» **What is needed**
Every line below must come back exactly as it stands, with the images omitted.
Content starts
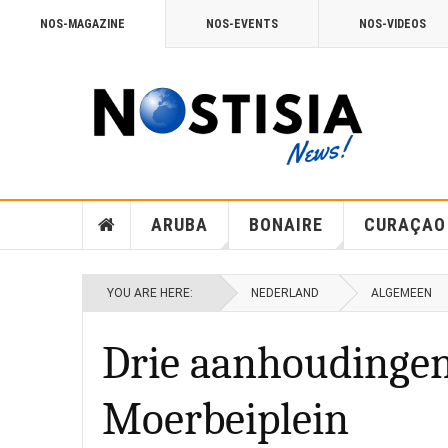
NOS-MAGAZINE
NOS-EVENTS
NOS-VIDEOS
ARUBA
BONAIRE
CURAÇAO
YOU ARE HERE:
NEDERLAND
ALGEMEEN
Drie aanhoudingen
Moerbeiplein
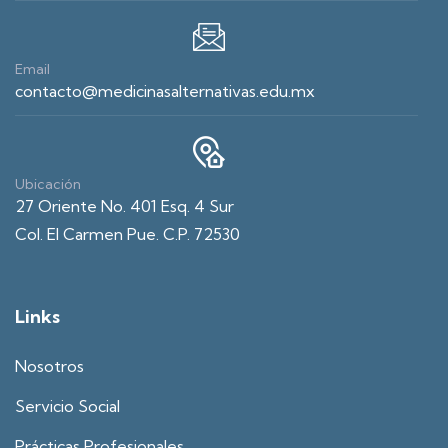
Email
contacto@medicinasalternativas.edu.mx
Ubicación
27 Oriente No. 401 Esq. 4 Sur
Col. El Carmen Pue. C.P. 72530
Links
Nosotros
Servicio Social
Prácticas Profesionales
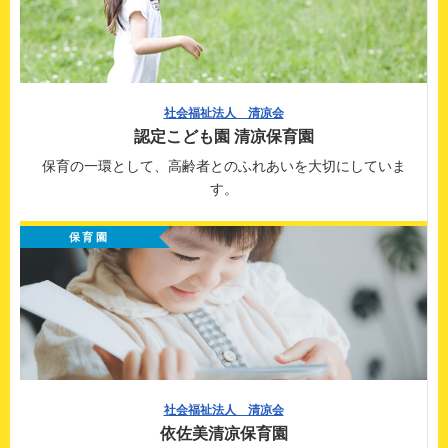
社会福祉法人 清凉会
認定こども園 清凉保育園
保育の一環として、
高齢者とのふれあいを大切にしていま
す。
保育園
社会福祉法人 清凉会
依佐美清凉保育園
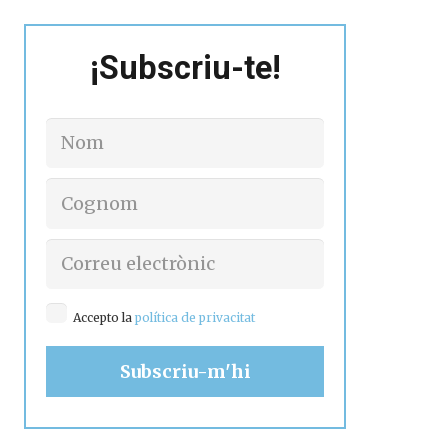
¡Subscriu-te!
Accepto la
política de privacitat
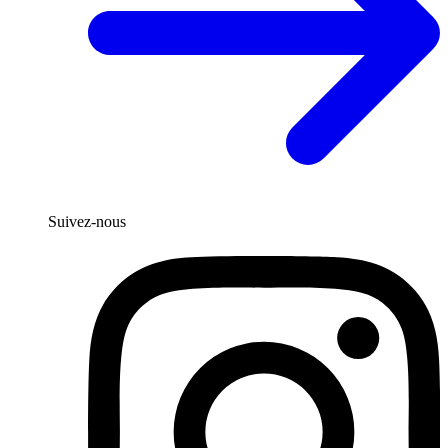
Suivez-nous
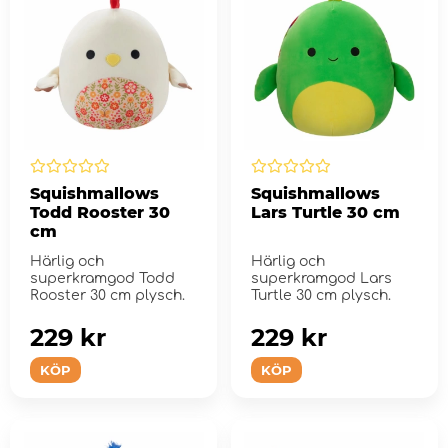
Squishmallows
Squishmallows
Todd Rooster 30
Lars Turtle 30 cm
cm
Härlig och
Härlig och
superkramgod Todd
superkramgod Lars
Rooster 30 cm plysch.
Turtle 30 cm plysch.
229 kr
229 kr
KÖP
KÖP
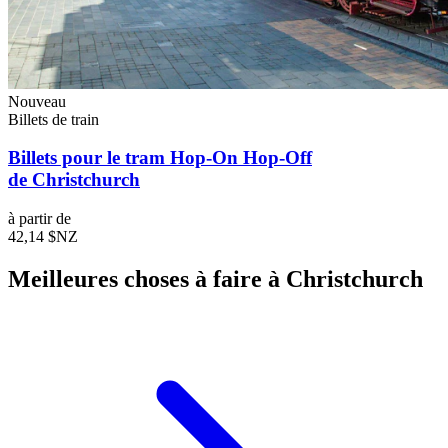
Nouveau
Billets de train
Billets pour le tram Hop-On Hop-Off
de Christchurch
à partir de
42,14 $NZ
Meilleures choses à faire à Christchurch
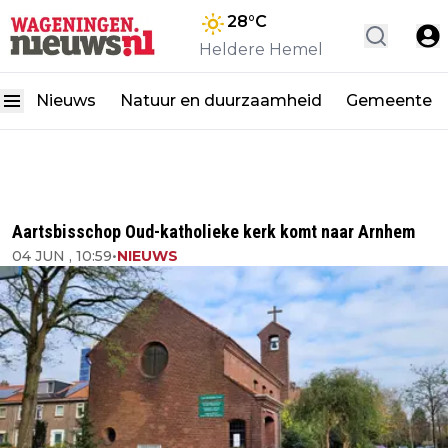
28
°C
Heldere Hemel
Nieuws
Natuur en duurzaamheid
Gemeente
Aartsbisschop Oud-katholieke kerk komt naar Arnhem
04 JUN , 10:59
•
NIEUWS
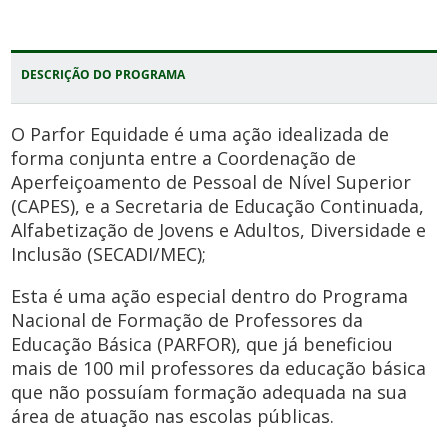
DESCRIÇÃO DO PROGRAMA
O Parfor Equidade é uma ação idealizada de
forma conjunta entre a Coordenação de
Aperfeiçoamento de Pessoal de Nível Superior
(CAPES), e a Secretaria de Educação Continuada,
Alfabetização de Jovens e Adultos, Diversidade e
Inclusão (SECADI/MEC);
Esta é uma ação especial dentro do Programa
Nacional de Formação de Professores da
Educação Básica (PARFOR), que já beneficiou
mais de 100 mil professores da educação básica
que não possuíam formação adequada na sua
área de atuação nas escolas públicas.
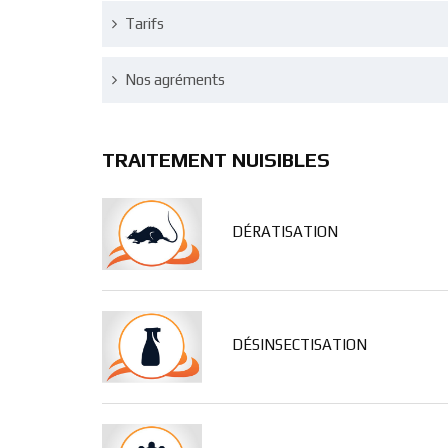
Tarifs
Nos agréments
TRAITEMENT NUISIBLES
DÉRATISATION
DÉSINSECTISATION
Content ends
» **Reply to the task**
NOS-MAGAZINE
NOS-EVENTS
NOS-VIDEOS
ARUBA
BONAIRE
CURAÇAO
YOU ARE HERE:
NEDERLAND
ALGEMEEN
Drie aanhoudingen
Moerbeiplein
Email
contacto@medicinasalternativas.edu.mx
Ubicación
27 Oriente No. 401 Esq. 4 Sur
Col. El Carmen Pue. C.P. 72530
Links
Nosotros
Servicio Social
Prácticas Profesionales
社会福祉法人 清凉会
認定こども園 清凉保育園
保育の一環として、
高齢者とのふれあいを大切にしていま
す。
保育園
社会福祉法人 清凉会
依佐美清凉保育園
¡Subscriu-te!
Accepto la
política de privacitat
Suivez-nous
Squishmallows
Squishmallows
Todd Rooster 30
Lars Turtle 30 cm
cm
Härlig och
Härlig och
superkramgod Todd
superkramgod Lars
Rooster 30 cm plysch.
Turtle 30 cm plysch.
229 kr
229 kr
KÖP
KÖP
Nouveau
Billets de train
Billets pour le tram Hop-On Hop-Off
de Christchurch
à partir de
42,14 $NZ
Meilleures choses à faire à Christchurch
28
°C
Heldere Hemel
Nieuws
Natuur en duurzaamheid
Gemeente
Aartsbisschop Oud-katholieke kerk komt naar Arnhem
04 JUN , 10:59
•
NIEUWS
DESCRIÇÃO DO PROGRAMA
O Parfor Equidade é uma ação idealizada de
forma conjunta entre a Coordenação de
Aperfeiçoamento de Pessoal de Nível Superior
(CAPES), e a Secretaria de Educação Continuada,
Alfabetização de Jovens e Adultos, Diversidade e
Inclusão (SECADI/MEC);
Esta é uma ação especial dentro do Programa
Nacional de Formação de Professores da
Educação Básica (PARFOR), que já beneficiou
mais de 100 mil professores da educação básica
que não possuíam formação adequada na sua
área de atuação nas escolas públicas.
Tarifs
Nos agréments
TRAITEMENT NUISIBLES
DÉRATISATION
DÉSINSECTISATION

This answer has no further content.